(Ottawa) Le premier ministre de l’Ontario, Doug Ford, s’en est pris aux nouvelles mesures de contrôle des armes à feu du gouvernement fédéral, affirmant qu’Ottawa devrait se concentrer sur la contrebande d’armes illégales à la frontière et sur le renforcement des peines de prison pour les crimes liés aux armes à feu plutôt que de cibler les propriétaires d’armes à feu légales.

Teresa Wright
La Presse canadienne

Vendredi, le gouvernement Trudeau a interdit une vaste gamme d’armes d’assaut, affirmant qu’elles étaient conçues pour les champs de bataille, et non pour la chasse ou le tir sportif.

Le premier ministre Justin Trudeau a également promis un programme de rachat pour tous les fusils achetés légalement qui sont visés par la nouvelle interdiction, les propriétaires se verront offrir un prix correspondant à celui du marché pour leurs armes à feu — un programme qui devrait coûter jusqu’à 600 millions.

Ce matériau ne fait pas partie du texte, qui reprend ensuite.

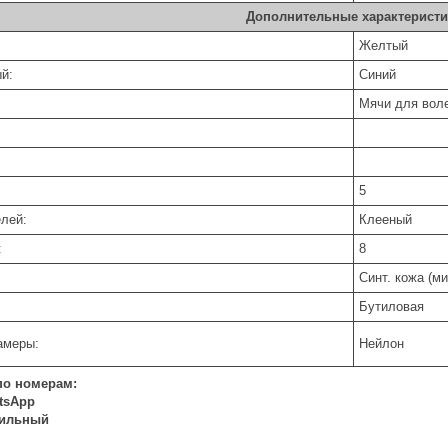
Дополнительные характеристи
Желтый
й:
Синий
Мячи для вол
5
елей:
Клееный
:
8
Синт. кожа (м
Бутиловая
амеры:
Нейлон
по номерам:
atsApp
бильный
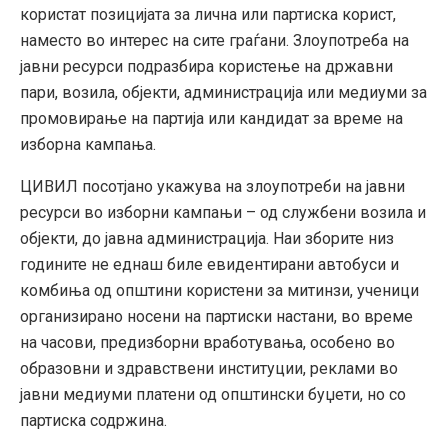
користат позицијата за лична или партиска корист,
наместо во интерес на сите граѓани. Злоупотреба на
јавни ресурси подразбира користење на државни
пари, возила, објекти, администрација или медиуми за
промовирање на партија или кандидат за време на
изборна кампања.
ЦИВИЛ посотјано укажува на злоупотреби на јавни
ресурси во изборни кампањи – од службени возила и
објекти, до јавна администрација. Наи зборите низ
годините не еднаш биле евидентирани автобуси и
комбиња од општини користени за митинзи, ученици
организирано носени на партиски настани, во време
на часови, предизборни вработувања, особено во
образовни и здравствени институции, реклами во
јавни медиуми платени од општински буџети, но со
партиска содржина.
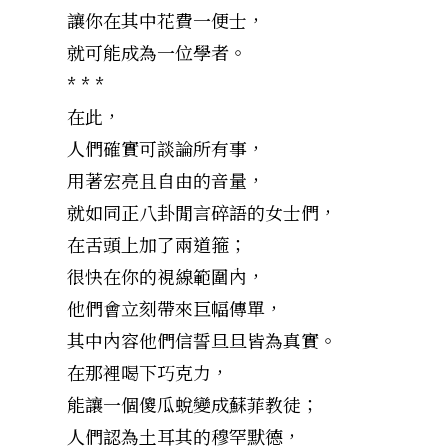
讓你在其中花費一便士，
就可能成為一位學者。
* * *
在此，
人們確實可談論所有事，
用著宏亮且自由的音量，
就如同正八卦閒言碎語的女士們，
在舌頭上加了兩道箍；
很快在你的視線範圍內，
他們會立刻帶來巨幅傳單，
其中內容他們信誓旦旦皆為真實。
在那裡喝下巧克力，
能讓一個傻瓜蛻變成蘇菲教徒；
人們認為土耳其的穆罕默德，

Interrogé sur les nouvelles mesures samedi lors de sa conférence de presse quotidienne sur la COVID-19, M. Ford a déclaré qu’il préférerait voir cet argent investi dans le renforcement de la sécurité à la frontière pour empêcher les armes à feu d’être introduites illégalement au Canada.

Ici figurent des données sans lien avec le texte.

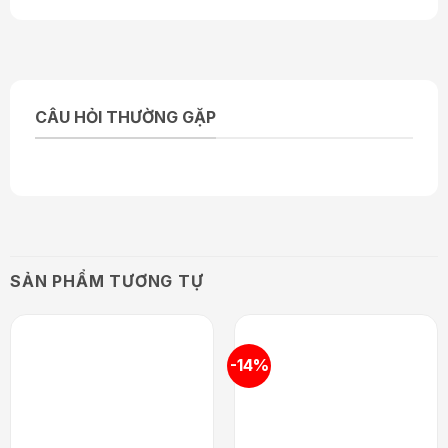
tăng khả năng chịu đựng khi tập thể hình.
Tạ tay nhựa
chính là tạ tay bình thường nhưng
có phần lõi được làm từ chất liệu xi măng và
phần bên ngoài được bọc nhựa PVC. Sản phẩm
CÂU HỎI THƯỜNG GẶP
này là sản phẩm chuyên dụng cho các bài tập cơ
tay tại nhà với giá thành khá rẻ.
Tạ tập tay phù hợp với cả nam và nữ và có rất
nhiều loại khác nhau. Tùy theo thể trạng mà
bạn có thể lựa chọn tạ tay phù hợp cho từng
cá nhân
SẢN PHẨM TƯƠNG TỰ
Cách mua tạ tay thể hình cũng rất dễ, bạn thử
nâng lần lượt từng quả, từ tạ tay 1kg tới tạ tay
5kg rồi cuối cùng là tạ tay 10kg để thử xem
-14%
sức chịu của tay. Không nên lựa chọn tạ quá
nặng hoặc quá nhẹ mà lựa chọn một quả vừa
tay.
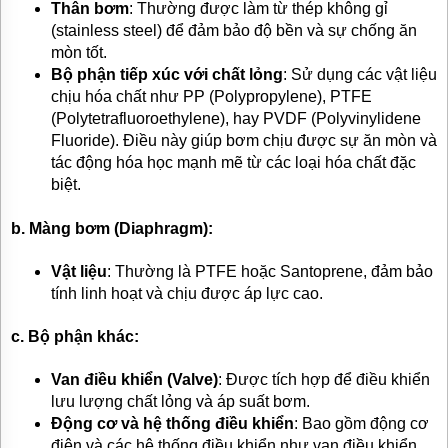
Thân bơm
: Thường được làm từ thép không gỉ
TƯ
(stainless steel) để đảm bảo độ bền và sự chống ăn
VẤN
mòn tốt.
MUA
HÀNG
Bộ phận tiếp xúc với chất lỏng
: Sử dụng các vật liệu
chịu hóa chất như PP (Polypropylene), PTFE
GIỚI
(Polytetrafluoroethylene), hay PVDF (Polyvinylidene
THIỆU
SẢN
Fluoride). Điều này giúp bơm chịu được sự ăn mòn và
PHẨM
tác động hóa học mạnh mẽ từ các loại hóa chất đặc
MỚI
biệt.
BÁN
ĐỘNG
b. Màng bơm (Diaphragm):
CƠ
ĐIỆN
Vật liệu
: Thường là PTFE hoặc Santoprene, đảm bảo
CỦA
NHẬT
tính linh hoạt và chịu được áp lực cao.
CHẤT
LƯỢNG
c. Bộ phận khác:
CAO
LIÊN
Van điều khiển (Valve)
: Được tích hợp để điều khiển
HỆ
lưu lượng chất lỏng và áp suất bơm.
Động cơ và hệ thống điều khiển
: Bao gồm động cơ
điện và các hệ thống điều khiển như van điều khiển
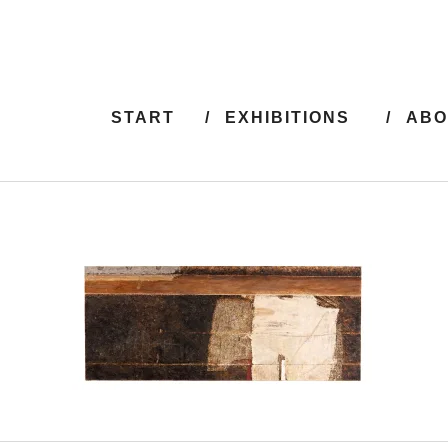
START
EXHIBITIONS
ABO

« Je ne peux pas m’empêcher de penser que l’argent pourrait être mieux utilisé pour traquer les criminels violents et arrêter les armes illégales à nos frontières », a-t-il noté.

Selon lui, la priorité d’Ottawa devrait être de renforcer les conditions de mise en liberté sous caution et les peines d’emprisonnement pour les criminels et les membres de gangs qui commettent des crimes avec une arme à feu. Il a dit trouver « frustrant » que les délinquants armés soient souvent de retour dans les rues quelques jours après leur arrestation et que certains ne soient condamnés qu’à un an ou deux de prison.

M. Ford estime qu’il faut cesser de leur « donner une tape sur le poignet ».

Les commentaires du premier ministre ontarien contrastent avec l’approche qu’il a adoptée avec les libéraux fédéraux depuis que la COVID-19 a commencé à infecter les Canadiens et à faire des ravages dans les centres de soins de longue durée de la province.

L’adversaire autrefois très virulent de M. Trudeau et de ses politiques a collaboré avec le gouvernement libéral à Ottawa, développant une amitié de travail particulièrement étroite avec la vice-première ministre Chrystia Freeland. Cette dernière a confirmé au Toronto Star qu’elle parlait souvent avec M. Ford et qu’ils « se décrivent mutuellement comme le thérapeute de l’autre ».

M. Ford n’a pas décoché des critiques spécifiques à l’endroit du premier ministre Trudeau ou du gouvernement fédéral dans ses commentaires de samedi, et a déclaré qu’il serait disposé à travailler en partenariat avec le gouvernement fédéral sur des mesures pour mettre fin à la contrebande illégale d’armes à feu.

Cependant, il a remis en question le plan fédéral de dépenser « des centaines et des centaines de millions de dollars gagnés durement par les contribuables ».

« Pour quoi ?, a-t-il lancé. Vous croyez que la violence armée va diminuer à Toronto ? Je ne crois pas que la violence armée va diminuer à Toronto grâce au retrait des armes à feu des propriétaires d’armes acquises légalement. »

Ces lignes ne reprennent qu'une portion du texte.